What should the West do?
Until recently, the BRI has been criticized for causing debt crises and labor unrest in many member countries. But with US President Donald Trump imposing high tariffs on most countries, shutting down USAID, and cutting foreign aid, countries in the Global South are now keen to strengthen their economic and political ties with China. China quickly responded to this change, increasing the amount of investment in Belt and Road projects to the highest level in 2024, after declining during the COVID-19 pandemic (Nedopil 2025).

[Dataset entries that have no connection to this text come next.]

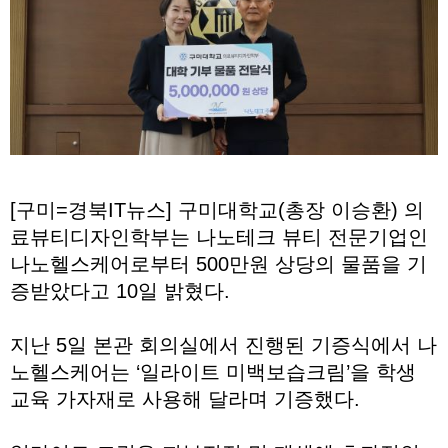
[구미=경북IT뉴스] 구미대학교(총장 이승환) 의
료뷰티디자인학부는 나노테크 뷰티 전문기업인
나노헬스케어로부터 500만원 상당의 물품을 기
증받았다고 10일 밝혔다.
지난 5일 본관 회의실에서 진행된 기증식에서 나
노헬스케어는 ‘일라이트 미백보습크림’을 학생
교육 가자재로 사용해 달라며 기증했다.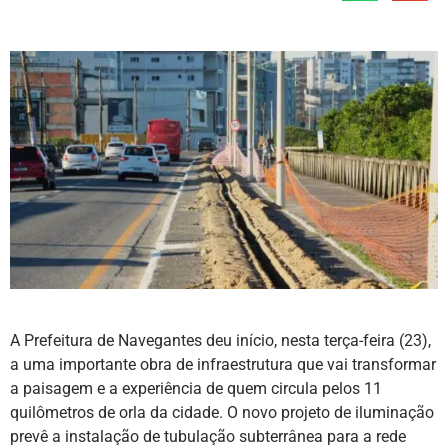
A Prefeitura de Navegantes deu início, nesta terça-feira (23),
a uma importante obra de infraestrutura que vai transformar
a paisagem e a experiência de quem circula pelos 11
quilômetros de orla da cidade. O novo projeto de iluminação
prevê a instalação de tubulação subterrânea para a rede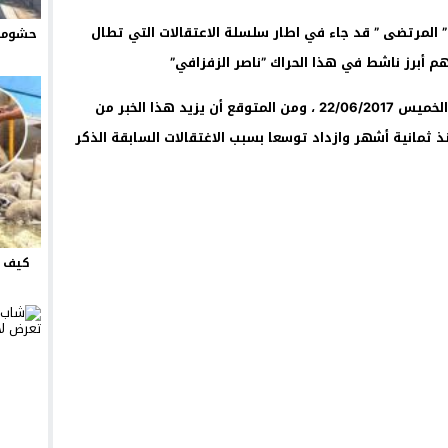
 ” المرتضى ” قد جاء في اطار سلسلة الاعتقالات التي تطال
حشومة 
أبرز ناشط في هذا الحراك ”ناصر الزفزافي”
توفي والد المرتضى قبل منتصف الليل ليوم الخميس 22/06/2017 ، ومن المتوقع أن يزيد هذا الخبر من
ذ ثمانية أشهر وازداد توسعا بسبب الاغتقالات السابقة الذكر
كيف ت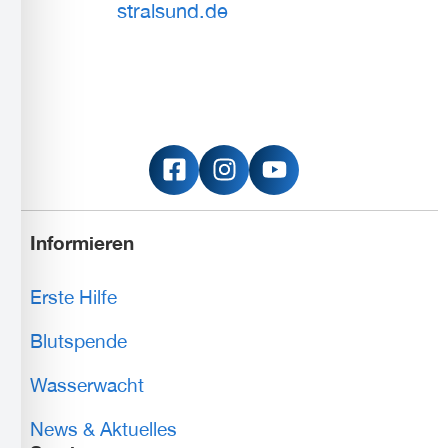
stralsund.de
Informieren
Erste Hilfe
Blutspende
Wasserwacht
News & Aktuelles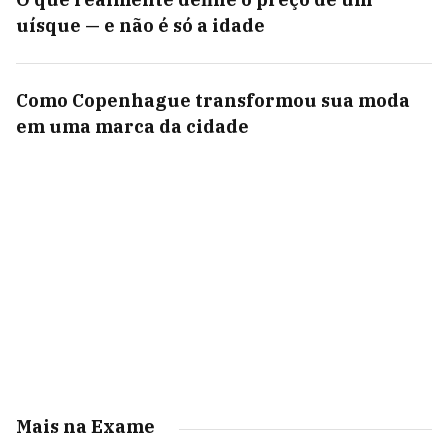
uísque — e não é só a idade
Como Copenhague transformou sua moda
em uma marca da cidade
Mais na Exame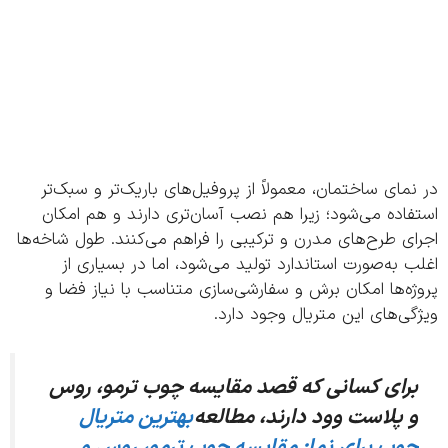
مای ساختمان، معمولاً از پروفیل‌های باریک‌تر و سبک‌تر
اده می‌شود؛ زیرا هم نصب آسان‌تری دارند و هم امکان
ی طرح‌های مدرن و ترکیبی را فراهم می‌کنند. طول شاخه‌ها
 به‌صورت استاندارد تولید می‌شود، اما در بسیاری از
ه‌ها امکان برش و سفارشی‌سازی متناسب با نیاز فضا و
ی‌های این متریال وجود دارد.
رای کسانی که قصد مقایسه چوب ترمو، روس
 پلاست وود دارند، مطالعه
بهترین متریال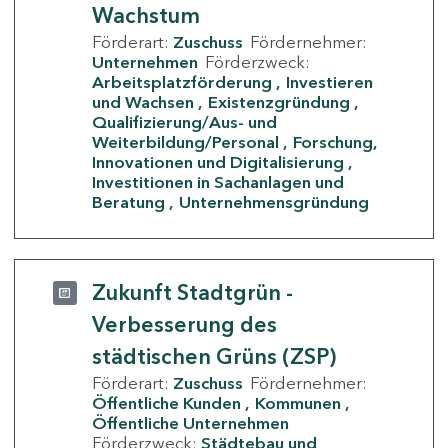
Wachstum
Förderart:
Zuschuss
Fördernehmer:
Unternehmen
Förderzweck:
Arbeitsplatzförderung
Investieren
und Wachsen
Existenzgründung
Qualifizierung/Aus- und
Weiterbildung/Personal
Forschung,
Innovationen und Digitalisierung
Investitionen in Sachanlagen und
Beratung
Unternehmensgründung
Zukunft Stadtgrün -
Verbesserung des
städtischen Grüns (ZSP)
Förderart:
Zuschuss
Fördernehmer:
Öffentliche Kunden
Kommunen
Öffentliche Unternehmen
Förderzweck:
Städtebau und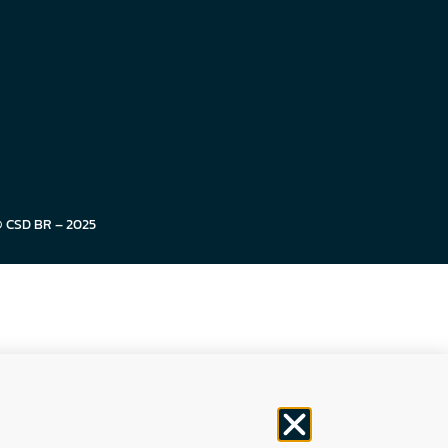
© CSD BR – 2025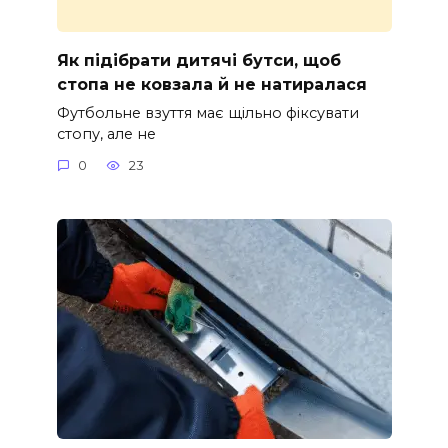
Як підібрати дитячі бутси, щоб
стопа не ковзала й не натиралася
Футбольне взуття має щільно фіксувати
стопу, але не
0
23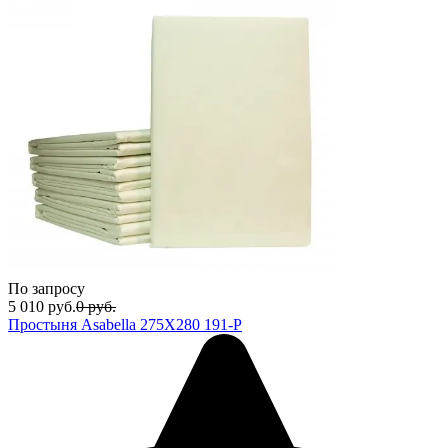
По запросу
5 010
руб.
0
руб.
Простыня Asabella 275Х280 191-Р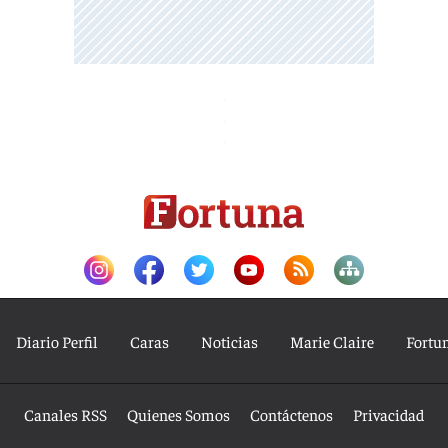
Diario Perfil
Caras
Noticias
Marie Claire
Fortu
Canales RSS
Quienes Somos
Contáctenos
Privacidad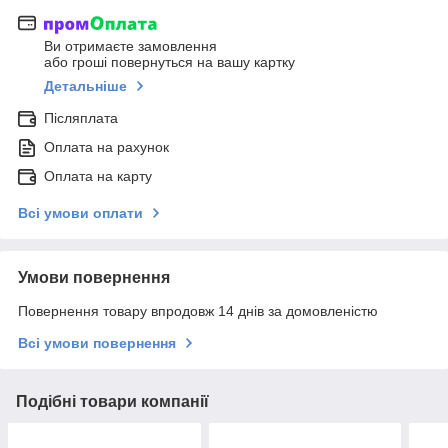
Ви отримаєте замовлення
або гроші повернуться на вашу картку
Детальніше
Післяплата
Оплата на рахунок
Оплата на карту
Всі умови оплати
Умови повернення
Повернення товару впродовж 14 днів за домовленістю
Всі умови повернення
Подібні товари компанії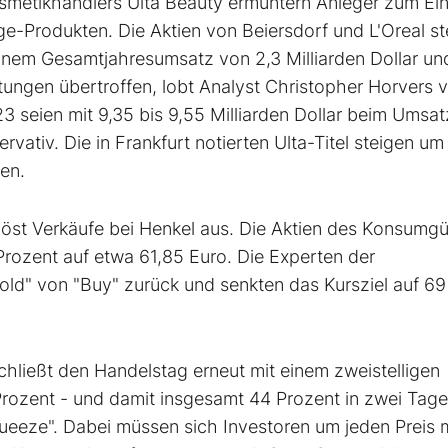
metikhändlers Ulta Beauty ermuntern Anleger zum Ein
e-Produkten. Die Aktien von Beiersdorf und L'Oreal st
einem Gesamtjahresumsatz von 2,3 Milliarden Dollar un
tungen übertroffen, lobt Analyst Christopher Horvers 
 seien mit 9,35 bis 9,55 Milliarden Dollar beim Umsat
rvativ. Die in Frankfurt notierten Ulta-Titel steigen um
ren.
öst Verkäufe bei Henkel aus. Die Aktien des Konsumgü
 Prozent auf etwa 61,85 Euro. Die Experten der
"Hold" von "Buy" zurück und senkten das Kursziel auf 6
hließt den Handelstag erneut mit einem zweistelligen
Prozent - und damit insgesamt 44 Prozent in zwei Tage
queeze". Dabei müssen sich Investoren um jeden Preis 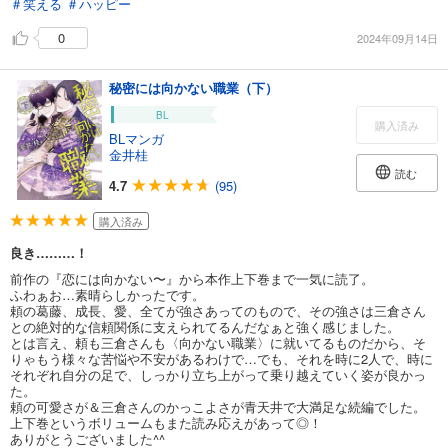
＃笑える
＃ハッピー
0
2024年09月14日
秘密には向かない職業（下）
BL
購入済み
BLマンガ
金井桂
読む
4.7
(95)
購入済み
良き………！
前作の『恋には向かない〜』から本作上下巻まで一気に読了。
ふわぁお…素晴らしかったです。
頼の葛藤、成長、愛、全てが強さあってのもので、その強さは三倉さん
との絶対的な信頼関係に支えられてるんだなぁと強く感じました。
とは言え、頼も三倉さんも〈向かない職業〉に就いてるものだから、そ
りゃもう様々な苦悩や不安があるわけで…でも、それを時に2人で、時に
それぞれ自分の足で、しっかり立ち上がって乗り越えていく姿が良かっ
た。
頼の可愛さが＆三倉さんのかっこよさが青天井で大満足な続編でした。
上下巻というボリュームもまた読み応えがあって◎！
ありがとうございました^^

Our results show that Western countries did not respond to BRI by increasing FDI to BRI countries. Regardless of this, a reduction in economic ties with the Global South could lead to increased supply chain vulnerabilities for Western countries. This is because supply chain diversification has been shown to increase its resilience (Ando and Hayakawa 2021, Kashiwagi et al. 2021). Furthermore, a reduction in economic relationships may also reduce political relationships. Western countries may therefore need to change their strategic response to the BRI revival and strengthen economic and political ties with the Global South to promote supply chain resilience and national security.